*TASK INSTRUCTIONS*: Filter the records for lines holding the string "Žena".

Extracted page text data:
=== Begin Enclosure ===

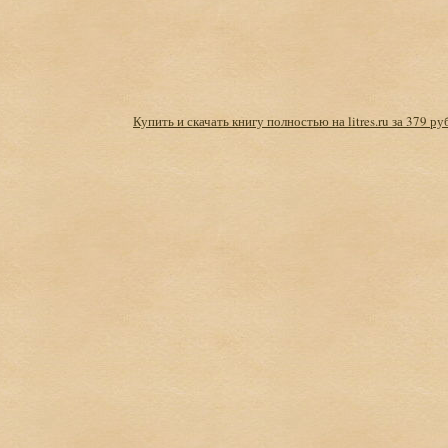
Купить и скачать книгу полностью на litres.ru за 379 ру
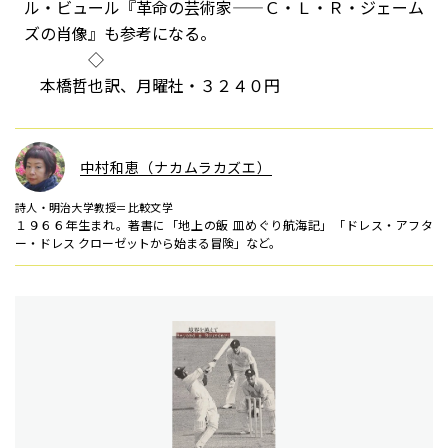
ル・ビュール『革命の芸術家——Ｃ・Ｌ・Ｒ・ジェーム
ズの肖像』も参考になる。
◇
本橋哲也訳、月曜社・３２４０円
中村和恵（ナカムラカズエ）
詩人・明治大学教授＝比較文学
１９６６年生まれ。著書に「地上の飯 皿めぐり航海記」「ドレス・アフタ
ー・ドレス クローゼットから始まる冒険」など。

=== End Enclosure ===
=== Begin Enclosure ===

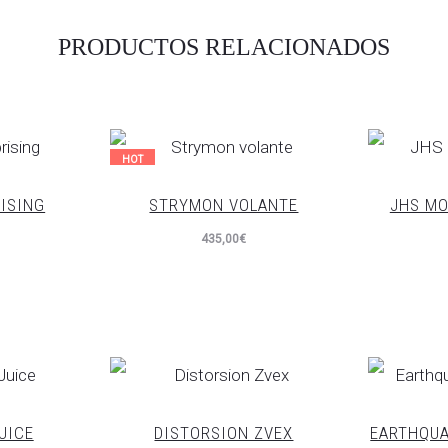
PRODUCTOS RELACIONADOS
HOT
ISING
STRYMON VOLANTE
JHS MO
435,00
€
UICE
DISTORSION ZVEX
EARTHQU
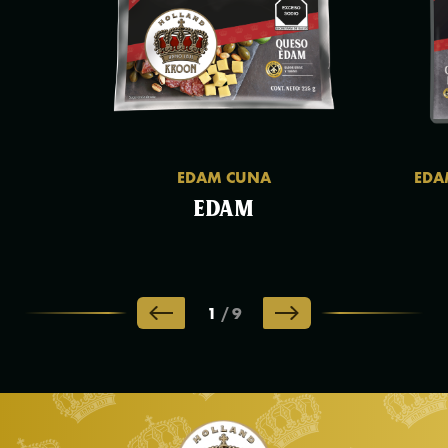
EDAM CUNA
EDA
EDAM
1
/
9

=== End Enclosure ===
=== Begin Enclosure ===

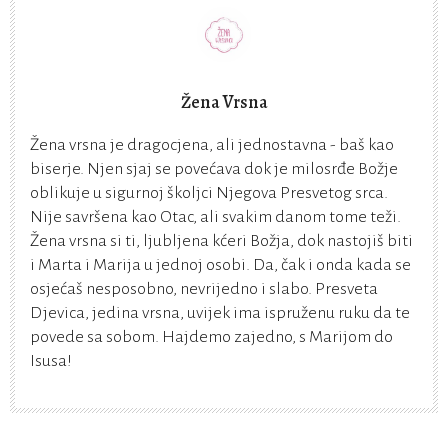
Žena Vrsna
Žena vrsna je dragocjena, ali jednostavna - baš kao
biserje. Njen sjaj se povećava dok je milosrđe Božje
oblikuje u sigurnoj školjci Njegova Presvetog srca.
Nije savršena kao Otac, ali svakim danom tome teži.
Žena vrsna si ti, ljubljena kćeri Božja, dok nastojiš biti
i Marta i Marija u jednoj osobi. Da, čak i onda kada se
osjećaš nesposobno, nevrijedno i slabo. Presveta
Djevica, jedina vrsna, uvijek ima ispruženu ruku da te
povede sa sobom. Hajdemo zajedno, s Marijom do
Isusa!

=== End Enclosure ===

*RESULT OF THE EXERCISE*:
Žena Vrsna
Žena vrsna je dragocjena, ali jednostavna - baš kao
Žena vrsna si ti, ljubljena kćeri Božja, dok nastojiš biti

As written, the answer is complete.